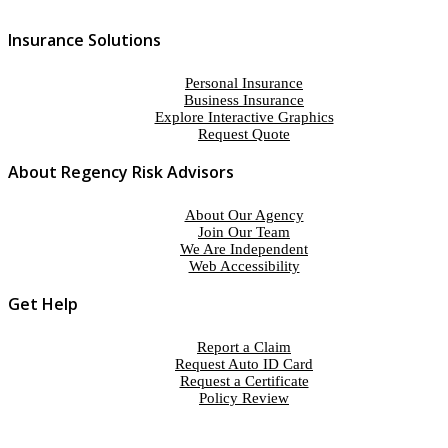
Insurance Solutions
Personal Insurance
Business Insurance
Explore Interactive Graphics
Request Quote
About Regency Risk Advisors
About Our Agency
Join Our Team
We Are Independent
Web Accessibility
Get Help
Report a Claim
Request Auto ID Card
Request a Certificate
Policy Review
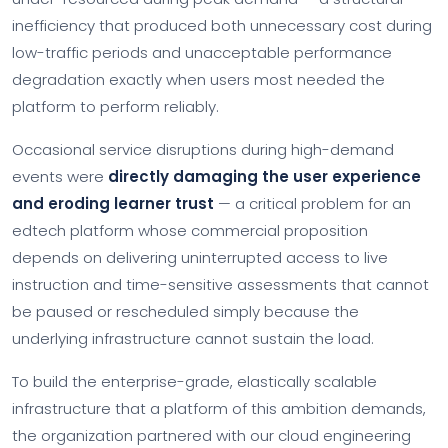
inefficiency that produced both unnecessary cost during
low-traffic periods and unacceptable performance
degradation exactly when users most needed the
platform to perform reliably.
Occasional service disruptions during high-demand
events were
directly damaging the user experience
and eroding learner trust
— a critical problem for an
edtech platform whose commercial proposition
depends on delivering uninterrupted access to live
instruction and time-sensitive assessments that cannot
be paused or rescheduled simply because the
underlying infrastructure cannot sustain the load.
To build the enterprise-grade, elastically scalable
infrastructure that a platform of this ambition demands,
the organization partnered with our cloud engineering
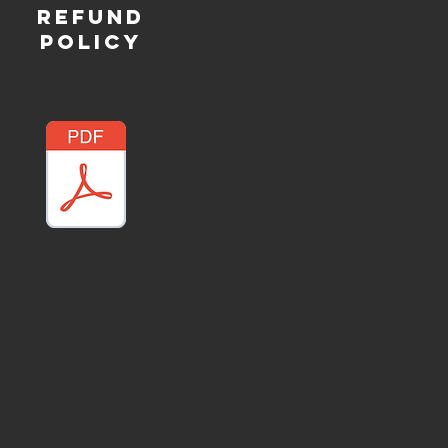
REFUND
POLICY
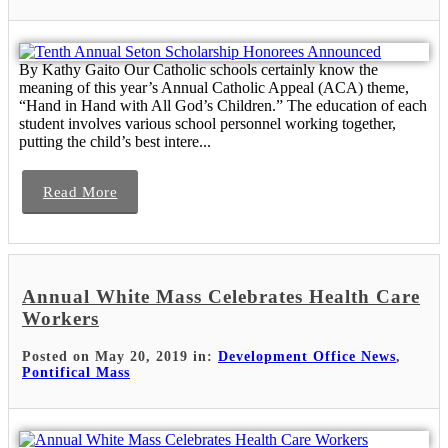
By Kathy Gaito Our Catholic schools certainly know the
meaning of this year’s Annual Catholic Appeal (ACA) theme,
“Hand in Hand with All God’s Children.” The education of each
student involves various school personnel working together,
putting the child’s best intere...
Read More
Annual White Mass Celebrates Health Care
Workers
Posted on May 20, 2019 in:
Development Office News
,
Pontifical Mass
---------------
WHAT NEEDS TO BE DONE: Starting at the line with "Posted on May", print each remaining line of the listing above exactly as it appears.

RESPONSE BOX:
Posted on May 20, 2019 in:
Development Office News
,
Pontifical Mass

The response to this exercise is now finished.